Como usted sabe, después de una elección antidemocrática, en la que no se cumplieron las reglas mínimas de equidad, se orquestó desde la Presidencia un golpe de Estado, auxiliado por los tres magistrados venales del Tribunal Electoral, para dar a Morena una representación que no ganó en las urnas. Se completó con la extorsión, chantaje y cobardía de un puñado de legisladores. Con esa mayoría artificial, se ha destruido al Poder Judicial y a órganos autónomos.
La hegemonía de Morena no es un estado estable, porque su respaldo ciudadano a duras penas llega a la mitad, y además por las características que ya hemos mencionado: es un movimiento excluyente, indisciplinado e incompetente. Eso no significa que estén dispuestos a dejar el poder pronto, ni mucho menos. Significa que, por mantenerlo, hundirán la economía, la salud, la educación, la seguridad… exactamente como han hecho desde 2018.
Ese proceso de deterioro paulatino, como en el famoso cuento de las ranas que hierven, es difícilmente perceptible por una población poco interesada en la cosa pública. La elección pasada es evidencia de ello; la popularidad actual lo refrenda.
Veo sólo dos eventos que cambiarían el rumbo: una crisis económica profunda o una implosión política por disputas internas del grupo en el poder. Para mala fortuna de Morena, estos dos eventos, poco probables hace unos meses, son ahora amenazas latentes.
Aunque me parece claro que estamos ya en una recesión, no se trata de una crisis profunda, ni mucho menos. No es eso lo que pondría a Morena en riesgo. La amenaza viene de otro lado: las finanzas públicas. Ya sabe usted que la deuda alcanzó 51.4 por ciento del PIB en diciembre, que parece una cifra pequeña comparada con las deudas de otros países. En nuestro caso, sin embargo, el límite es mucho menor, debido a nuestra escasa capacidad de recaudación. Para las agencias calificadoras, el gobierno mexicano no puede endeudarse por encima de 55-60 por ciento del PIB. Hacerlo implicaría perder el grado de inversión, y eso sí provocaría una crisis profunda.
Para no seguir incrementando la deuda, el gobierno tendría que reducir sus gastos, porque no tiene forma de incrementar ingresos rápidamente. No puede hacerlo porque el origen del problema es la causa de su triunfo: la compra de votos con dinero público. Su esperanza es que la economía crezca, para que la deuda se diluya, o que el pago de intereses sea menor. Por eso el Banco de México bajó 50 pb la tasa de referencia. No alcanza con eso, y no va a crecer la economía.

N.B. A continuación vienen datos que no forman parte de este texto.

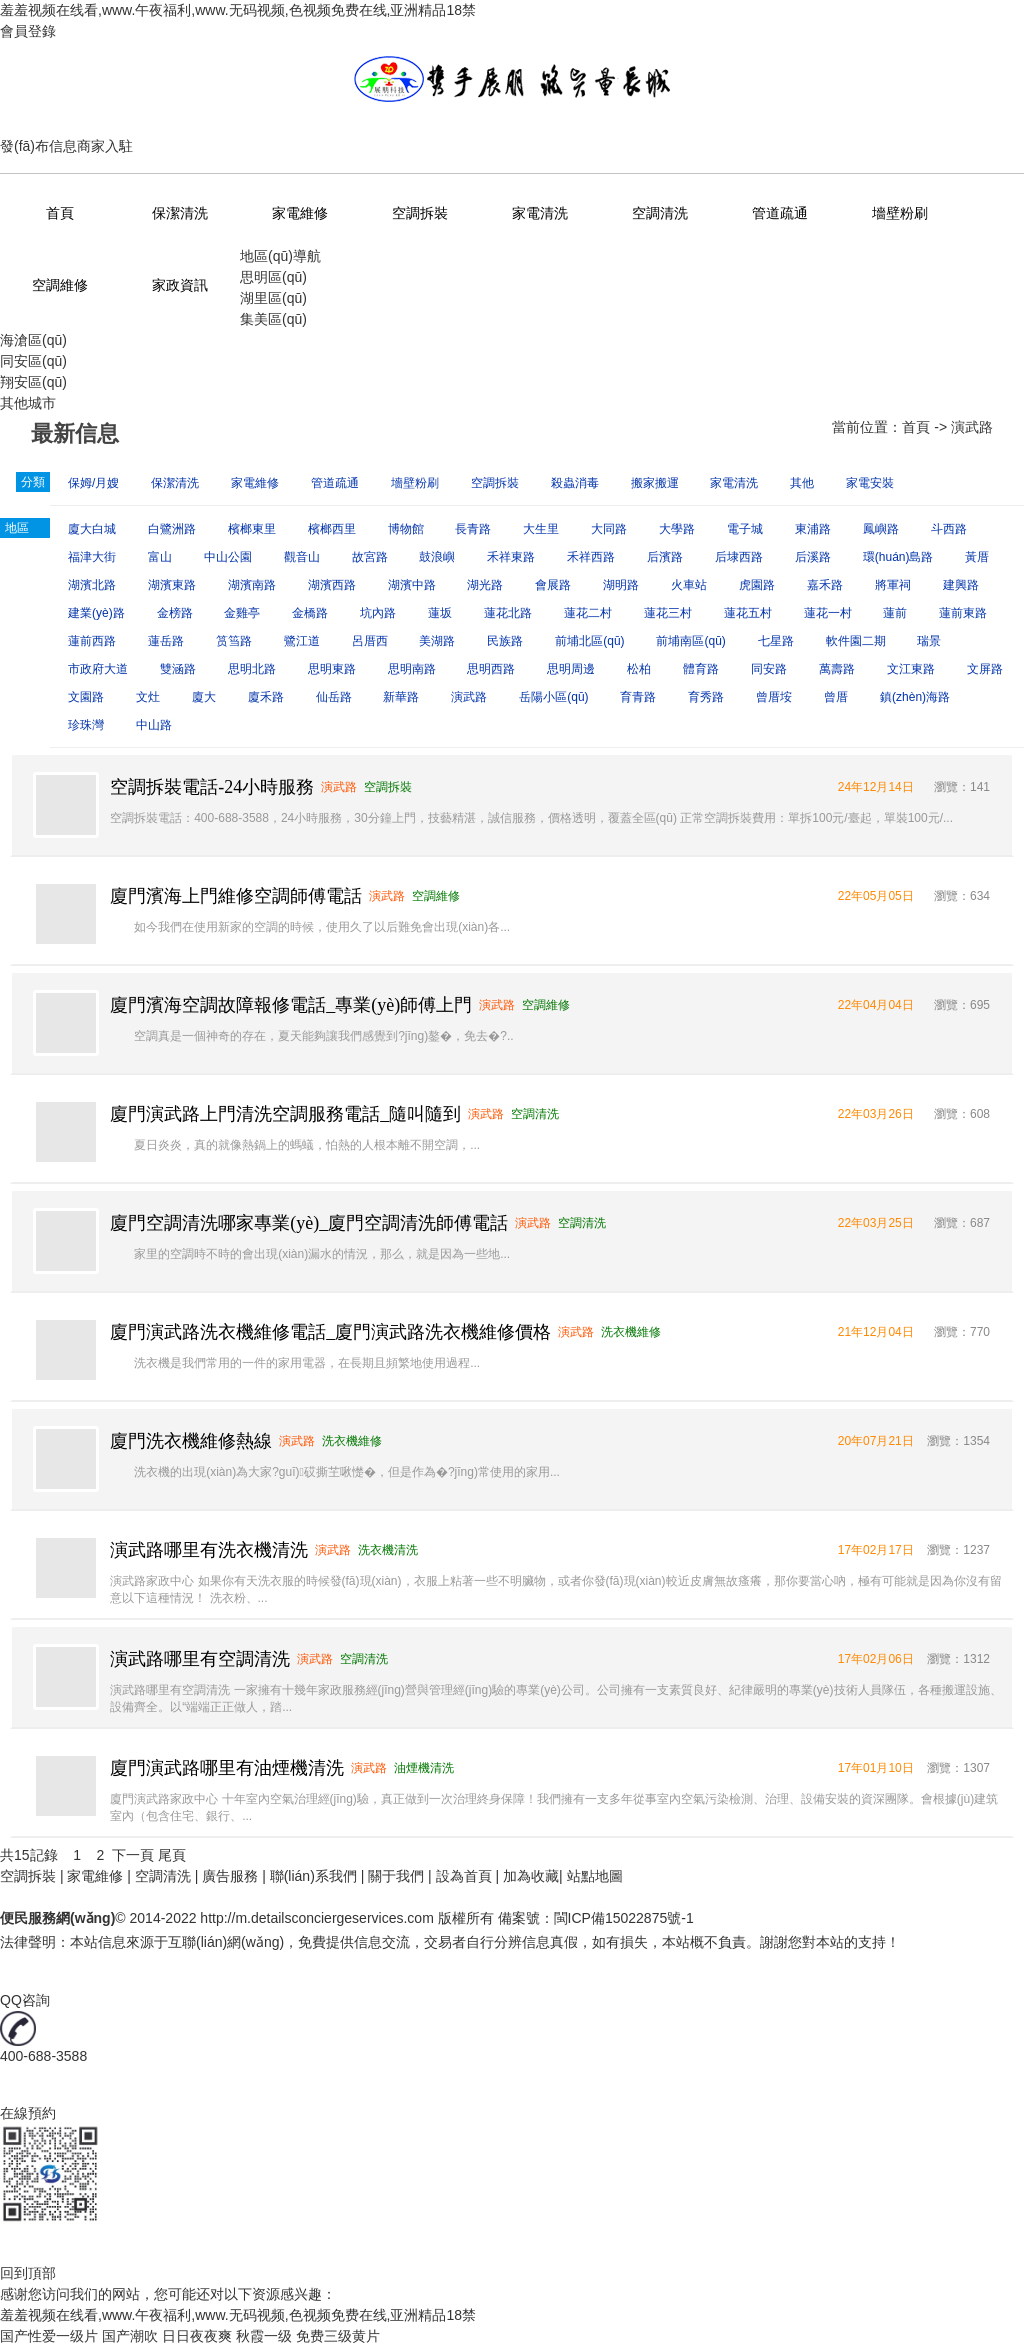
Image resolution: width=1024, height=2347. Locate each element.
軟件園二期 (856, 641)
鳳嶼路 (881, 529)
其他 (802, 483)
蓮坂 (440, 613)
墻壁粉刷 (900, 213)
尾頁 (172, 1855)
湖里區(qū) (273, 298)
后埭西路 (739, 557)
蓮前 (895, 613)
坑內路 (378, 613)
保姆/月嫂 (93, 483)
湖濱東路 (172, 585)
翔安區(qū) (33, 382)
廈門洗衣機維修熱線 (191, 1441)
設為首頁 (464, 1876)
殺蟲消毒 (575, 483)
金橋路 (310, 613)
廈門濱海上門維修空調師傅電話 (236, 896)
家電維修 (300, 213)
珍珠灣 (86, 725)
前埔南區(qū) (690, 641)
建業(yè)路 (96, 613)
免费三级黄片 (338, 2336)
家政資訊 (180, 285)
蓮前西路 (92, 641)
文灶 (148, 697)
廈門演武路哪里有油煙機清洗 (227, 1768)
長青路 (473, 529)
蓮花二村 (588, 613)
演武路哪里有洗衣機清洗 (209, 1550)
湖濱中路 (412, 585)
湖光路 (485, 585)
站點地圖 (595, 1876)
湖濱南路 (252, 585)
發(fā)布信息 (38, 146)
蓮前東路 (963, 613)
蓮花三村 (668, 613)
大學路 (677, 529)
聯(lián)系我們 (313, 1876)
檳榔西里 (332, 529)
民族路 (505, 641)
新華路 (401, 697)
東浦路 (813, 529)
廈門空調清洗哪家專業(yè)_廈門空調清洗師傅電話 (309, 1223)
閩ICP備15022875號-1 (624, 1918)
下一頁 (133, 1855)
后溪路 (813, 557)
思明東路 (332, 669)
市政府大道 (98, 669)
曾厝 (836, 697)
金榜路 (175, 613)
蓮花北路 (508, 613)
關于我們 (396, 1876)
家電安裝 (870, 483)
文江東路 (911, 669)
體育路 (701, 669)
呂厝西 (370, 641)
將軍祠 (893, 585)
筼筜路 (234, 641)
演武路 (469, 697)
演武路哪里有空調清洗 (200, 1659)
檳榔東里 (252, 529)
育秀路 (706, 697)
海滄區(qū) (33, 340)
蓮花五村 (748, 613)
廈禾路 (266, 697)
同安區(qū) (33, 361)
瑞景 (929, 641)
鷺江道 (302, 641)
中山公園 (228, 557)
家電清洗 (540, 213)
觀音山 (302, 557)
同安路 (769, 669)
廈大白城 (92, 529)
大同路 (609, 529)
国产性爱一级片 (49, 2336)
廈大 (204, 697)
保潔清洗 (180, 213)
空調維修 (60, 285)
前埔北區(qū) (589, 641)
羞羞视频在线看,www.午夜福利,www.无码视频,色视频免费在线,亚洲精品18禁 (238, 10)
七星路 (776, 641)
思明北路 (252, 669)
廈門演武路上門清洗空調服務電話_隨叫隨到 (285, 1114)
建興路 (961, 585)
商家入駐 (105, 146)
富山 (160, 557)
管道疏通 (780, 213)
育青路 (638, 697)
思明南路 (412, 669)
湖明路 (621, 585)
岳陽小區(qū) (553, 697)
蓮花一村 (828, 613)
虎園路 (757, 585)
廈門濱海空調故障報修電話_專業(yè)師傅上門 (291, 1005)
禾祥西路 (591, 557)
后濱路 (665, 557)
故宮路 (370, 557)
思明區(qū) (273, 277)
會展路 (553, 585)
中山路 (154, 725)
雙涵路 (178, 669)
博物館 (406, 529)
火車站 (689, 585)
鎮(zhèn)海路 (915, 697)
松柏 (639, 669)
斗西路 (949, 529)
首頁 (60, 213)
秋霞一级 (264, 2336)
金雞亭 (242, 613)
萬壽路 (837, 669)
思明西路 (491, 669)
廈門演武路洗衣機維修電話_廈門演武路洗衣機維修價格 (330, 1332)
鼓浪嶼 (437, 557)
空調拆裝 (420, 213)
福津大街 (92, 557)
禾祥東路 (511, 557)
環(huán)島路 (898, 557)
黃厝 (977, 557)
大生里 (541, 529)
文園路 (86, 697)
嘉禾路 (825, 585)
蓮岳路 (166, 641)
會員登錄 (28, 31)
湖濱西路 (332, 585)
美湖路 (437, 641)
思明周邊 (571, 669)
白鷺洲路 (172, 529)
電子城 (745, 529)
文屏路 (985, 669)
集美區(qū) (273, 319)
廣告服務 (230, 1876)
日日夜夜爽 (197, 2336)
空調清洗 (660, 213)
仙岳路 (334, 697)
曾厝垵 (774, 697)
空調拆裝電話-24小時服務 (212, 787)
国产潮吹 (130, 2336)
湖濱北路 (92, 585)
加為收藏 (531, 1876)
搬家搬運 (655, 483)
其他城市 (28, 403)
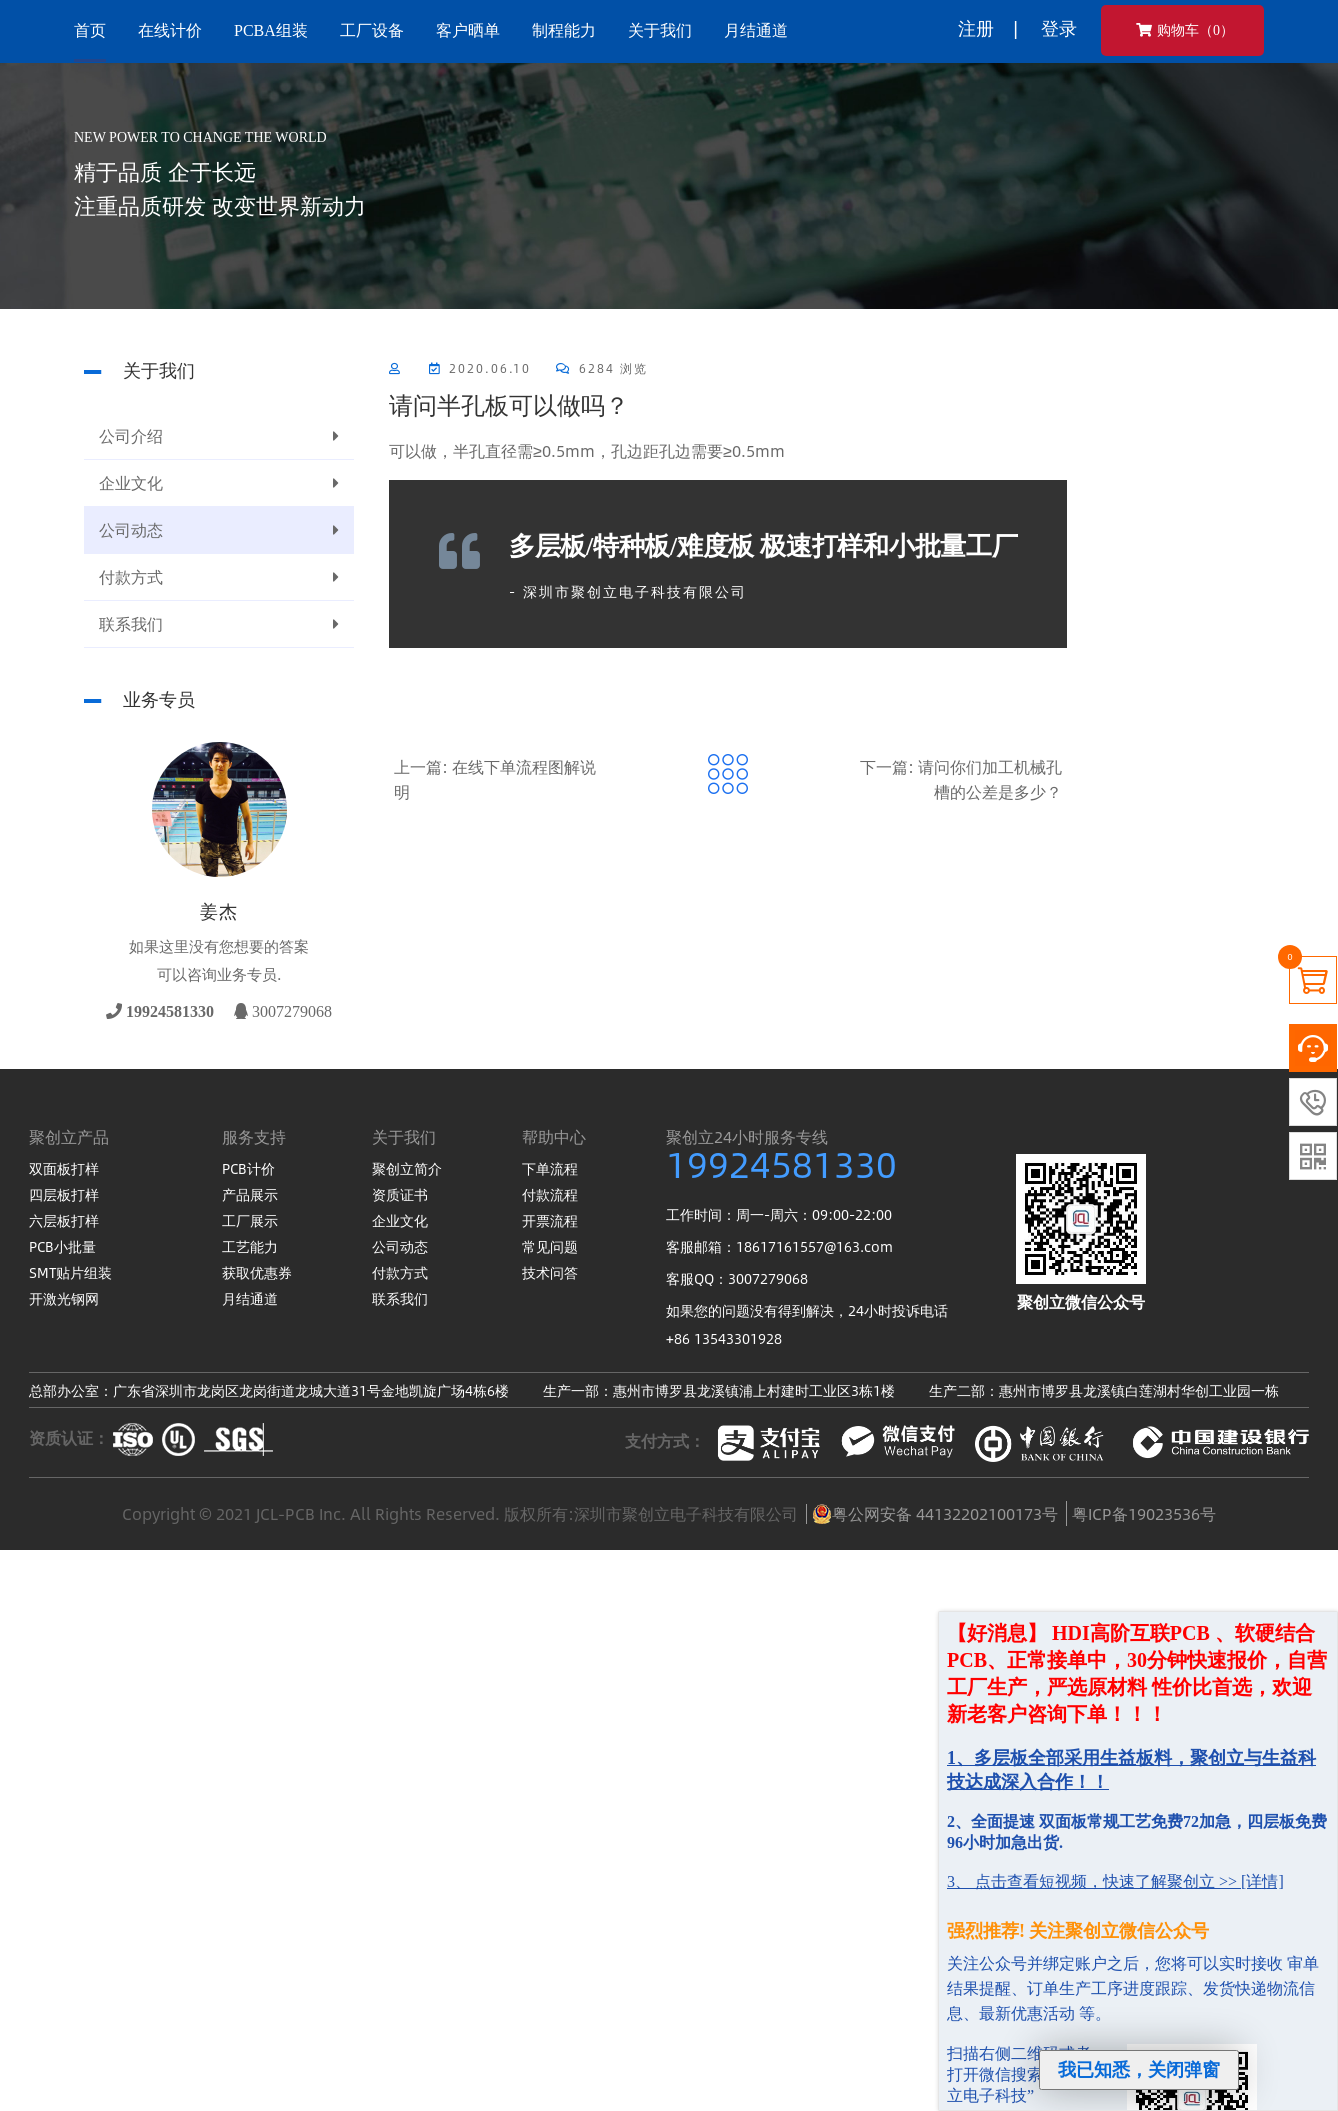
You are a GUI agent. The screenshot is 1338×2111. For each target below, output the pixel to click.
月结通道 (756, 30)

La probabilidad de que la deuda llegue a 55 por ciento en este año no es pequeña.
Pero si las cosas eran complicadas, con la llegada de Trump 2.0 el riesgo ha crecido sustancialmente. No por la amenaza vacía del arancel general de 25 por ciento, sino por la posibilidad de tarifas menores a sectores específicos, que sí pueden imponerse. En una economía débil, bajo un entorno político y jurídico incierto, un pequeño empujón puede ser suficiente.
De la misma fuente viene un riesgo mayor: Trump quiere cabezas para celebrar un triunfo sobre el crimen organizado. No de simples capos, sino de políticos involucrados, como lo dijo en su decreto de 25 por ciento que no aplicó. No creo que haya duda del apoyo de los criminales a los golpistas en las elecciones. Tampoco del involucramiento de gobernadores, legisladores y de aquel asiduo visitante de Badiraguato. La probabilidad de la implosión no es cero.
No creo que esto sea motivo de celebración para nadie. El golpe de Estado, desde su preparación, dejó un páramo político en México. No tenemos los mecanismos de intermediación para reemplazar de golpe al poder hegemónico. Su derrumbe, que veo probable, no sería sencillo de administrar.
Si Sheinbaum realmente espera unidad nacional, le urge quitarse cadenas. Las mentales y las otras.